## WHAT THE EXERCISE ASKS:
Leave the images out. Give every line below again, precisely.

════════════════════

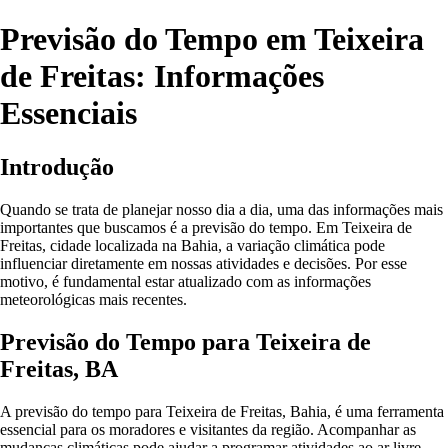
Previsão do Tempo em Teixeira
de Freitas: Informações
Essenciais
Introdução
Quando se trata de planejar nosso dia a dia, uma das informações mais
importantes que buscamos é a previsão do tempo. Em Teixeira de
Freitas, cidade localizada na Bahia, a variação climática pode
influenciar diretamente em nossas atividades e decisões. Por esse
motivo, é fundamental estar atualizado com as informações
meteorológicas mais recentes.
Previsão do Tempo para Teixeira de
Freitas, BA
A previsão do tempo para Teixeira de Freitas, Bahia, é uma ferramenta
essencial para os moradores e visitantes da região. Acompanhar as
mudanças climáticas pode ajudar a programar atividades ao ar livre,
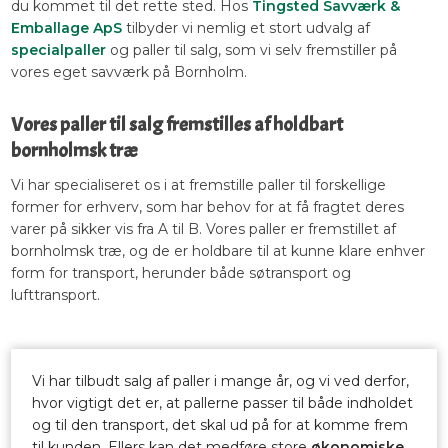
du kommet til det rette sted. Hos
Tingsted Savværk &
Emballage ApS
tilbyder vi nemlig et stort udvalg af
specialpaller
og paller til salg, som vi selv fremstiller på
vores eget savværk på Bornholm.
Vores paller til salg fremstilles af holdbart
bornholmsk træ
Vi har specialiseret os i at fremstille paller til forskellige
former for erhverv, som har behov for at få fragtet deres
varer på sikker vis fra A til B. Vores paller er fremstillet af
bornholmsk træ, og de er holdbare til at kunne klare enhver
form for transport, herunder både søtransport og
lufttransport.
Vi har tilbudt salg af paller i mange år, og vi ved derfor,
hvor vigtigt det er, at pallerne passer til både indholdet
og til den transport, det skal ud på for at komme frem
til kunden. Ellers kan det medføre store
økonomiske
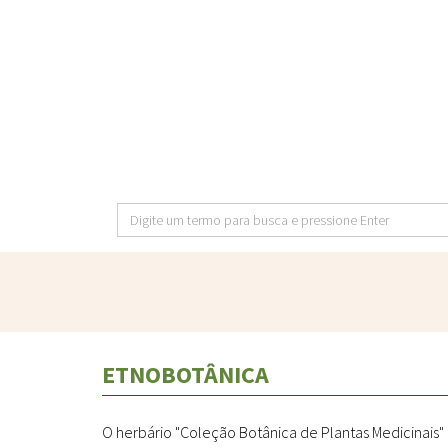
Pular
para
o
conteúdo
principal
Digite
um
termo
para
busca
e
ETNOBOTÂNICA
pressione
Enter
O herbário "Coleção Botânica de Plantas Medicinais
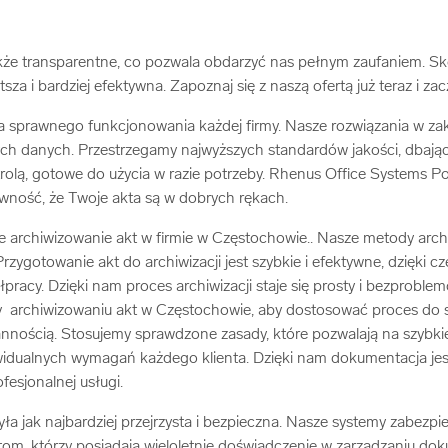
akże transparentne, co pozwala obdarzyć nas pełnym zaufaniem. Skor
za i bardziej efektywna. Zapoznaj się z naszą ofertą już teraz i zac
prawnego funkcjonowania każdej firmy. Nasze rozwiązania w zakr
ch danych. Przestrzegamy najwyższych standardów jakości, dbając 
olą, gotowe do użycia w razie potrzeby. Rhenus Office Systems Po
ewność, że Twoje akta są w dobrych rękach.
rchiwizowanie akt w firmie w Częstochowie.. Nasze metody archi
zygotowanie akt do archiwizacji jest szybkie i efektywne, dzięki c
acy. Dzięki nam proces archiwizacji staje się prosty i bezproblemo
y archiwizowaniu akt w Częstochowie, aby dostosować proces do s
arannością. Stosujemy sprawdzone zasady, które pozwalają na szybk
widualnych wymagań każdego klienta. Dzięki nam dokumentacja je
fesjonalnej usługi.
ła jak najbardziej przejrzysta i bezpieczna. Nasze systemy zabez
om, którzy posiadają wieloletnie doświadczenie w zarządzaniu d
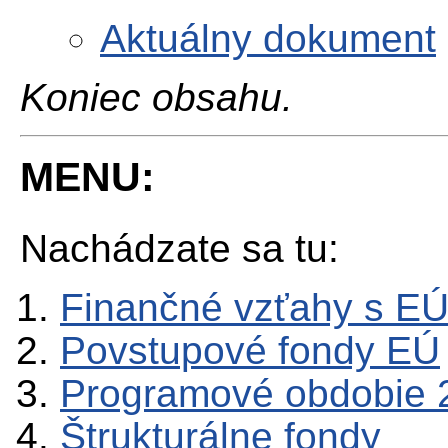
Aktuálny dokument
Koniec obsahu.
MENU:
Nachádzate sa tu:
Finančné vzťahy s E
Povstupové fondy EÚ
Programové obdobie 
Štrukturálne fondy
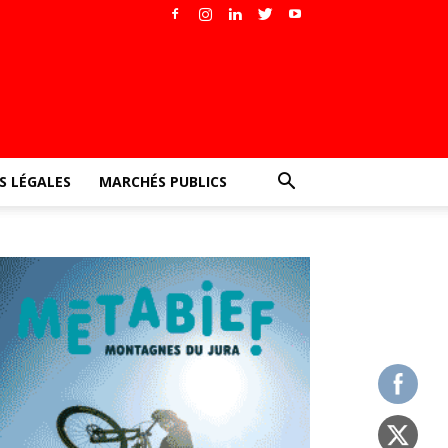
 LÉGALES
MARCHÉS PUBLICS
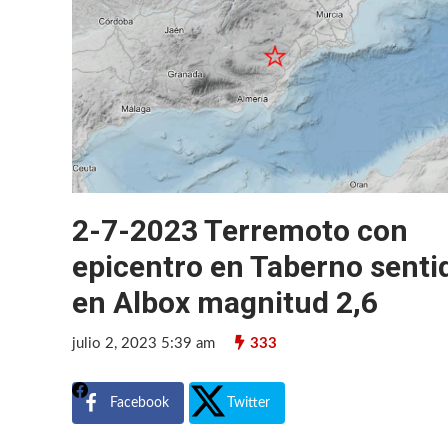
2-7-2023 Terremoto con
epicentro en Taberno senti
en Albox magnitud 2,6
julio 2, 2023 5:39 am
333
Facebook
Twitter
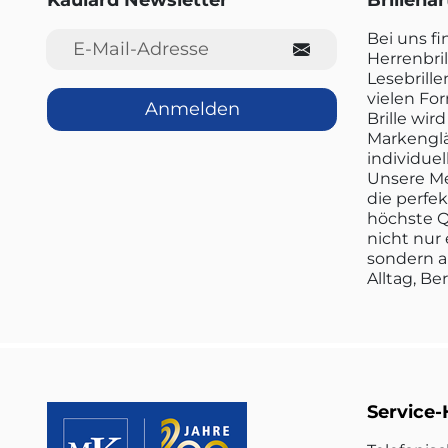
Kaulard Newsletter
Brillena
E-Mail-Adresse
Bei uns f
Herrenbril
Lesebrille
vielen Fo
Anmelden
Brille wi
Markenglä
individuel
Unsere Me
die perfe
höchste Q
nicht nur 
sondern a
Alltag, Be
Service-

════════════════════

## TASK RESPONSE:
Previsão do Tempo em Teixeira
de Freitas: Informações
Essenciais
Introdução
Quando se trata de planejar nosso dia a dia, uma das informações mais
importantes que buscamos é a previsão do tempo. Em Teixeira de
Freitas, cidade localizada na Bahia, a variação climática pode
influenciar diretamente em nossas atividades e decisões. Por esse
motivo, é fundamental estar atualizado com as informações
meteorológicas mais recentes.
Previsão do Tempo para Teixeira de
Freitas, BA
A previsão do tempo para Teixeira de Freitas, Bahia, é uma ferramenta
essencial para os moradores e visitantes da região. Acompanhar as
mudanças climáticas pode ajudar a programar atividades ao ar livre,
du kommet til det rette sted. Hos
Tingsted Savværk &
Emballage ApS
tilbyder vi nemlig et stort udvalg af
specialpaller
og paller til salg, som vi selv fremstiller på
vores eget savværk på Bornholm.
Vores paller til salg fremstilles af holdbart
bornholmsk træ
Vi har specialiseret os i at fremstille paller til forskellige
former for erhverv, som har behov for at få fragtet deres
varer på sikker vis fra A til B. Vores paller er fremstillet af
bornholmsk træ, og de er holdbare til at kunne klare enhver
form for transport, herunder både søtransport og
lufttransport.
Vi har tilbudt salg af paller i mange år, og vi ved derfor,
hvor vigtigt det er, at pallerne passer til både indholdet
og til den transport, det skal ud på for at komme frem
til kunden. Ellers kan det medføre store
økonomiske
Pular
para
o
conteúdo
principal
Digite
um
termo
para
busca
e
ETNOBOTÂNICA
pressione
Enter
O herbário "Coleção Botânica de Plantas Medicinais
akże transparentne, co pozwala obdarzyć nas pełnym zaufaniem. Skor
za i bardziej efektywna. Zapoznaj się z naszą ofertą już teraz i zac
prawnego funkcjonowania każdej firmy. Nasze rozwiązania w zakr
ch danych. Przestrzegamy najwyższych standardów jakości, dbając 
olą, gotowe do użycia w razie potrzeby. Rhenus Office Systems Po
ewność, że Twoje akta są w dobrych rękach.
rchiwizowanie akt w firmie w Częstochowie.. Nasze metody archi
zygotowanie akt do archiwizacji jest szybkie i efektywne, dzięki c
acy. Dzięki nam proces archiwizacji staje się prosty i bezproblemo
y archiwizowaniu akt w Częstochowie, aby dostosować proces do s
arannością. Stosujemy sprawdzone zasady, które pozwalają na szybk
widualnych wymagań każdego klienta. Dzięki nam dokumentacja je
fesjonalnej usługi.
ła jak najbardziej przejrzysta i bezpieczna. Nasze systemy zabez
om, którzy posiadają wieloletnie doświadczenie w zarządzaniu d
Aktuálny dokument
Koniec obsahu.
MENU:
Nachádzate sa tu:
Finančné vzťahy s E
Povstupové fondy EÚ
Programové obdobie 
Štrukturálne fondy
 LÉGALES
MARCHÉS PUBLICS
2-7-2023 Terremoto con
epicentro en Taberno senti
en Albox magnitud 2,6
julio 2, 2023 5:39 am
333
Facebook
Twitter
Kaulard Newsletter
Brillena
E-Mail-Adresse
Bei uns f
Herrenbril
Lesebrille
vielen Fo
Anmelden
Brille wi
Markenglä
individuel
Unsere Me
die perfe
höchste Q
nicht nur 
sondern a
Alltag, Be
Service-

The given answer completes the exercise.